Public companies would have to show the difference in pay between their CEOs and ordinary employees under a proposal advanced by federal regulators.

The Securities and Exchange Commission voted 3-2 Wednesday to propose a rule that would compel companies to report that information publicly. Companies would have to report the ratio between their chief executive’s annual compensation and the median, or midpoint, pay of employees.

The two Republican commissioners, Daniel Gallagher and Michael Piwowar, opposed the proposal, calling it political showmanship meant to publicly “shame” CEOs.

“Shame on us for putting special interests ahead of investors,” Piwowar said before the vote.

Business groups such as the U.S. Chamber of Commerce vigorously oppose the requirement, saying it will be costly and time consuming for companies to gather the pay information on their employees. The mandate also could put U.S. companies at a disadvantage relative to their foreign competitors, the business interests say.

Under the proposal, companies would have the choice of calculating median employee pay from their total workforce or based on a sample of it.

The SEC opened the proposal to public comment for 60 days; it could be formally adopted sometime after that.
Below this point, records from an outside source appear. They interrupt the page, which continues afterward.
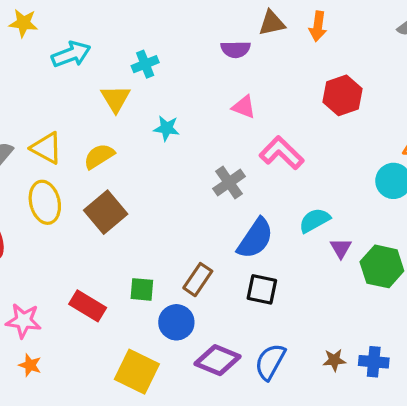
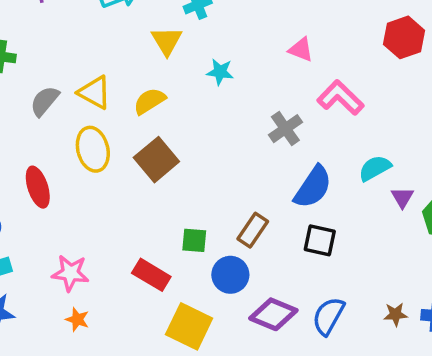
red rectangle: (88, 306) -> (151, 275), moved

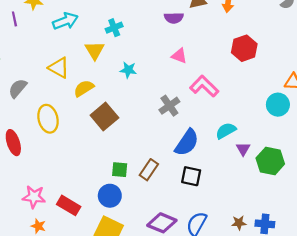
yellow triangle: (95, 92) -> (59, 68), moved
brown square: (156, 160) -> (104, 117), moved
green square: (194, 240) -> (120, 170), moved
red rectangle: (151, 275) -> (69, 205), moved
blue circle: (230, 275) -> (110, 196), moved

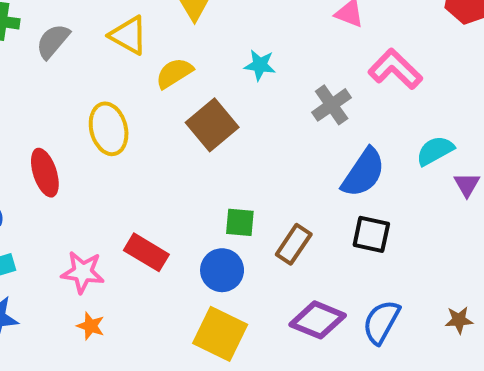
cyan star: (128, 70) -> (260, 65), moved
gray semicircle: (18, 88) -> (53, 41), moved
brown rectangle: (149, 170) -> (294, 244), moved
red rectangle: (69, 205) -> (146, 252), moved

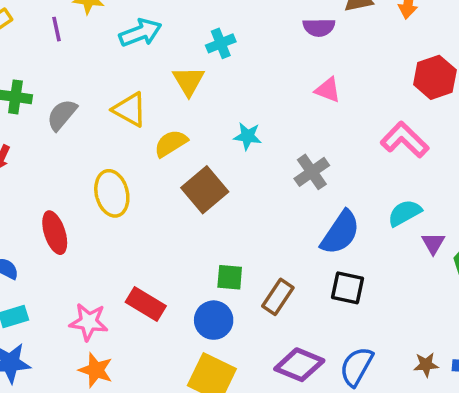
pink L-shape: (395, 69) -> (405, 140), moved
orange star: (91, 326) -> (96, 370), size x1.4

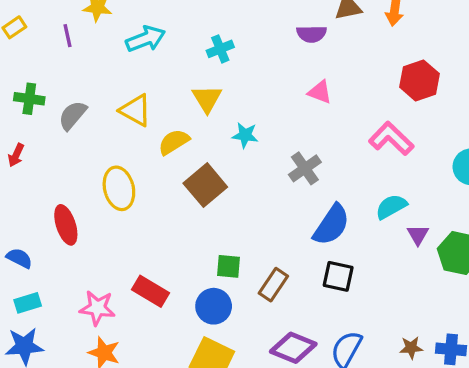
yellow triangle: (189, 81) -> (207, 99), moved

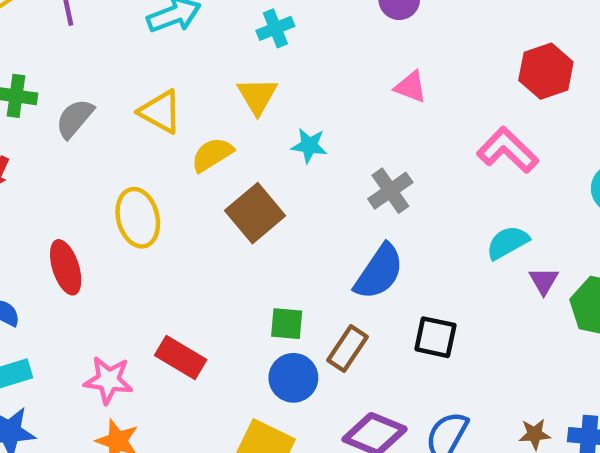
blue semicircle: (331, 225) -> (379, 272), moved
blue circle: (214, 306) -> (293, 378), moved

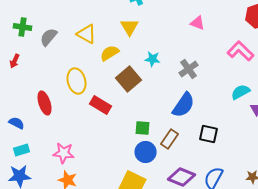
cyan star: (309, 146) -> (153, 59), moved
red rectangle: (181, 358) -> (101, 105), moved

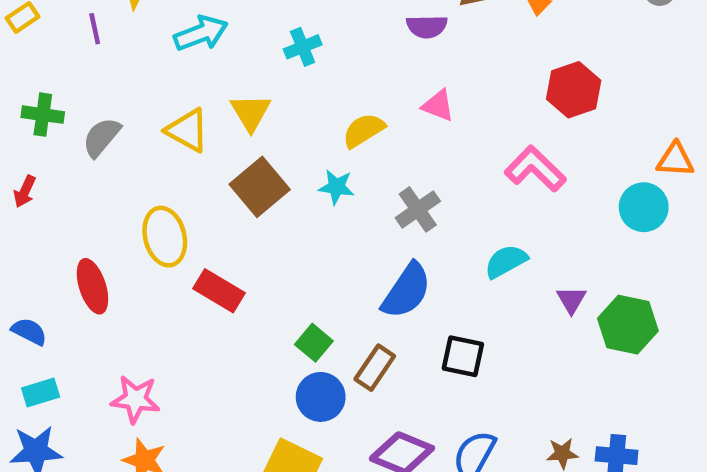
yellow triangle: (130, 27) -> (251, 112), moved
yellow semicircle: (110, 53) -> (364, 130), moved
brown square: (129, 79) -> (260, 187), moved
cyan semicircle: (241, 92) -> (506, 261), moved
green square: (143, 128) -> (314, 343), turned 35

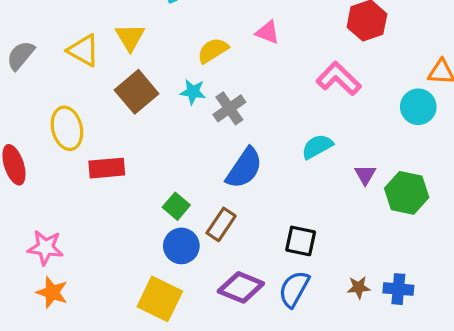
gray cross: (418, 209) -> (229, 108), moved
red rectangle: (219, 291) -> (107, 168), turned -36
black square: (463, 356) -> (301, 241), moved

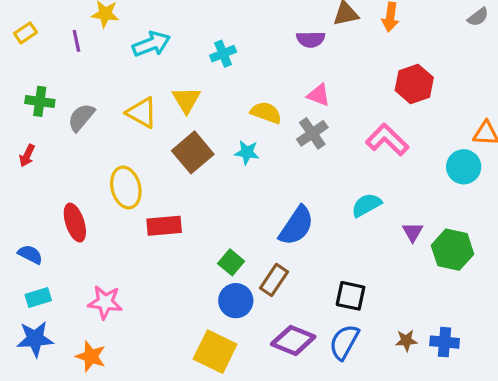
yellow semicircle: (213, 50) -> (266, 113), turned 52
gray cross: (229, 108) -> (312, 133), moved
orange star: (52, 292) -> (91, 356), moved

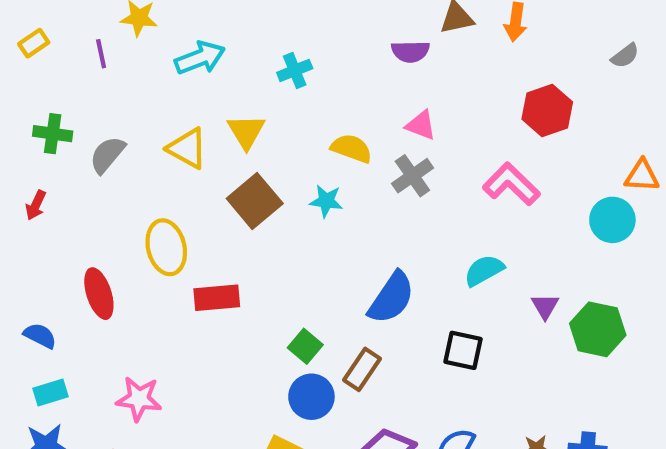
gray semicircle: (478, 17) -> (625, 56), moved
black square: (351, 296) -> (463, 350), moved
The move was called for by the 2010 financial overhaul law. Executive compensation is a hot-button issue with the public and in Congress, and it took on greater urgency during the financial crisis that began in the fall of 2008.

Outsize pay packages were blamed for encouraging disastrous risk-taking and short-term gain at companies at the expense of long-term performance.

Investor advocates, shareholder groups and union pension funds have pushed for reporting of the CEO-employee pay gap.

Reflecting the intense interest, the SEC received more than 20,000 comment letters on the issue.

Critics say the pay gap between CEOs and workers has widened sharply in recent decades. CEOs of major corporations earned 354 times more compensation last year than average American workers, double the gap in the early 1990s, according to the left-leaning Institute for Policy Studies think tank.

The SEC in 2011 gave shareholders at public companies the right to register their opinions on the executives’ pay at least once every three years, in a non-binding vote.

The SEC also voted 5-0 Wednesday to require registration with the agency for municipal advisers, who give advice to cities and towns that issue bonds on their bond sales and investing the proceeds.

Scandals in several municipalities, notably Jefferson County, Ala. — which filed what was the biggest U.S. municipal bankruptcy to that point in November 2011 — brought to light conflicts of interest and abuses by some municipal advisers.